[Records from a data source]
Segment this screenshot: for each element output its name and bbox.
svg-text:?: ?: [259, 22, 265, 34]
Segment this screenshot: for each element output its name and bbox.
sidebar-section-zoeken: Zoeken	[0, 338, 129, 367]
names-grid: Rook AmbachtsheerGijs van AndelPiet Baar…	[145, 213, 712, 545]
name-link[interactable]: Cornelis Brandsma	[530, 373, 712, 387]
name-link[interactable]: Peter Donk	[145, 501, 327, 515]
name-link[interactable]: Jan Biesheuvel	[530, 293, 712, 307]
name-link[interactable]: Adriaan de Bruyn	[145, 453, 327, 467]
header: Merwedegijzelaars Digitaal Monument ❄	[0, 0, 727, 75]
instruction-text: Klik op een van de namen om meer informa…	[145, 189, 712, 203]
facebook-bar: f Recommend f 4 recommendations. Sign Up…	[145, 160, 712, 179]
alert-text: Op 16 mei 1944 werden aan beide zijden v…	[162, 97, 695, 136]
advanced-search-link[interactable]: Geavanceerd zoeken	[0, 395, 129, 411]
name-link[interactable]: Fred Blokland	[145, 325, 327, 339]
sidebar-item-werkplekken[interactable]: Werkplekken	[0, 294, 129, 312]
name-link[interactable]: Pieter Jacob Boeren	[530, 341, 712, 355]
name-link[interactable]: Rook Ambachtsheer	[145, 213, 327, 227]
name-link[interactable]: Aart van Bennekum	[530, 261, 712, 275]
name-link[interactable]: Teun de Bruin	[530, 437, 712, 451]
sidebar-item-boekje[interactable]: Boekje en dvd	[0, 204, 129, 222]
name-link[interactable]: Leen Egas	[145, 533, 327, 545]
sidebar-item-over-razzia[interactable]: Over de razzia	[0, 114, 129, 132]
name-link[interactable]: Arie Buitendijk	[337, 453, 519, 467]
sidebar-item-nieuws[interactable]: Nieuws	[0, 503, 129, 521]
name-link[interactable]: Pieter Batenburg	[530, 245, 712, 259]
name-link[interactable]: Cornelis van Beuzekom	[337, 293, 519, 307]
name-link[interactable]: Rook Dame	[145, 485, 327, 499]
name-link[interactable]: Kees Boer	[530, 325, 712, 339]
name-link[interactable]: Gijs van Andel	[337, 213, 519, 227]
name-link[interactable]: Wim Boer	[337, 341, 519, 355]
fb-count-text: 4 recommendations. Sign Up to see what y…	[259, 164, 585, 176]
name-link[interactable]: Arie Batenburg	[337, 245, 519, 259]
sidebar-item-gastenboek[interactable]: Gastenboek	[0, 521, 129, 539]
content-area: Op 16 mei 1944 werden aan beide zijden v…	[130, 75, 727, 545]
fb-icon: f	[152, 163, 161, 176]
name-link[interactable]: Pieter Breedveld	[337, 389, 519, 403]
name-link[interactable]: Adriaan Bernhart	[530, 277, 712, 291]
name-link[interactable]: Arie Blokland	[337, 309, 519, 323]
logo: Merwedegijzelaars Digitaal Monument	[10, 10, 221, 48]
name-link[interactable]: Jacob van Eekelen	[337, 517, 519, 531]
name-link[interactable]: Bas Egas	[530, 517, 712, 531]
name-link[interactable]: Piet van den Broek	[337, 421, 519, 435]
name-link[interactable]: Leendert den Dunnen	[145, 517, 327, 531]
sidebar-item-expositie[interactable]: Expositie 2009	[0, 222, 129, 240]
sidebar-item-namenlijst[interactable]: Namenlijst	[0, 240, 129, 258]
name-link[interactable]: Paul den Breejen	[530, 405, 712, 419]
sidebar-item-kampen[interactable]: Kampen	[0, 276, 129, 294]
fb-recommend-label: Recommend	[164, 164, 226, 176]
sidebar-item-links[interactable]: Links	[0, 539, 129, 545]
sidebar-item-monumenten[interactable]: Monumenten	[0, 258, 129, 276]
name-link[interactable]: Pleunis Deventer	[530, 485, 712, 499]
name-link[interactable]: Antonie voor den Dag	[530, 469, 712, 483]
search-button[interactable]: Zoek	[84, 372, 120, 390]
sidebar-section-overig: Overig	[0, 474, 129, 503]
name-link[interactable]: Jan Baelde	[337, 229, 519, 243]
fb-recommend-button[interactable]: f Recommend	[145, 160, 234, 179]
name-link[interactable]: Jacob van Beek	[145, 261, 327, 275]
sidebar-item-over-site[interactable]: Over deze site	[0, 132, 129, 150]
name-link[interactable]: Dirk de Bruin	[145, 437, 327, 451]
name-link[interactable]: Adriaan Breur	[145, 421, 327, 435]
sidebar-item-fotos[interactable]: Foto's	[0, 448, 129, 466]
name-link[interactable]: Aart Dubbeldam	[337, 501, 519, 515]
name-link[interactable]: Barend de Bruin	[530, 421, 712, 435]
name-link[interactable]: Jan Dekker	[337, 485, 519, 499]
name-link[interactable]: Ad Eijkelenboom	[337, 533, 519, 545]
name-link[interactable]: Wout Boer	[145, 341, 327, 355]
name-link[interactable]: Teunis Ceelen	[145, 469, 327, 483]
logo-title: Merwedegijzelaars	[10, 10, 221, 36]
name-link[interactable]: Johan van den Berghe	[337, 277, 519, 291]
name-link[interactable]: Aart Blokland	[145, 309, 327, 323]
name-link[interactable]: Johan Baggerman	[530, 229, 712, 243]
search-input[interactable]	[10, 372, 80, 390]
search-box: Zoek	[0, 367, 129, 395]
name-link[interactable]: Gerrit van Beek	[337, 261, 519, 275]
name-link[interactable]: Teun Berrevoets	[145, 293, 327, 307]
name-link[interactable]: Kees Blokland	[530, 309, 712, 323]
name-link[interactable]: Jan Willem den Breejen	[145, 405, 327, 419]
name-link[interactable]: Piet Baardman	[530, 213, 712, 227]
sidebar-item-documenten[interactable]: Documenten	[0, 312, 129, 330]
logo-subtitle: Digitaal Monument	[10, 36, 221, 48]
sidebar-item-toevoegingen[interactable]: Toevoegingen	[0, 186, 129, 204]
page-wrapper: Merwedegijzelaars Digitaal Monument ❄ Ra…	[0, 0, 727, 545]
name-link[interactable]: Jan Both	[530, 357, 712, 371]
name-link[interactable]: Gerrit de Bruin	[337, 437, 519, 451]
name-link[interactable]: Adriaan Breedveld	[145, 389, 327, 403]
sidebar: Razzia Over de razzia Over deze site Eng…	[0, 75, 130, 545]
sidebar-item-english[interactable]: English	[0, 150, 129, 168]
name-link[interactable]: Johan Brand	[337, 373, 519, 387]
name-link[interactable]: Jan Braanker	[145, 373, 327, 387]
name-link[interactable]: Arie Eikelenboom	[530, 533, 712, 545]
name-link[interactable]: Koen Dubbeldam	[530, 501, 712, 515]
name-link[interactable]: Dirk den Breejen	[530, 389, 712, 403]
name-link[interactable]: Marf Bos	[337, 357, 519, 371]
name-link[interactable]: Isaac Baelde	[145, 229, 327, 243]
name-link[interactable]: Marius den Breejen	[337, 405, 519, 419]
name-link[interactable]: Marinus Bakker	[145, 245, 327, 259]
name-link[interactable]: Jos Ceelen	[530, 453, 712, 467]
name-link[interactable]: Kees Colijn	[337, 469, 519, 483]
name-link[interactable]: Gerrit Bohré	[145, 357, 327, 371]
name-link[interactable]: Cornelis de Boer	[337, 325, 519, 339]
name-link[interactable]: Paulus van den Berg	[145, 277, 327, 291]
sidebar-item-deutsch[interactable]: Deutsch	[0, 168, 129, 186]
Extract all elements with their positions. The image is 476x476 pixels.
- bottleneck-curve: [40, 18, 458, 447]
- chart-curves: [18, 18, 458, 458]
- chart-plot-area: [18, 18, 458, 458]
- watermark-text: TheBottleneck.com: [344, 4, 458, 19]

### Required action
Starting at the line that contains "Extract all elements", retype each remaining line of the records exactly; that line and the last line are both included.

### Answer to the problem
Extract all elements with their positions. The image is 476x476 pixels.
- bottleneck-curve: [40, 18, 458, 447]
- chart-curves: [18, 18, 458, 458]
- chart-plot-area: [18, 18, 458, 458]
- watermark-text: TheBottleneck.com: [344, 4, 458, 19]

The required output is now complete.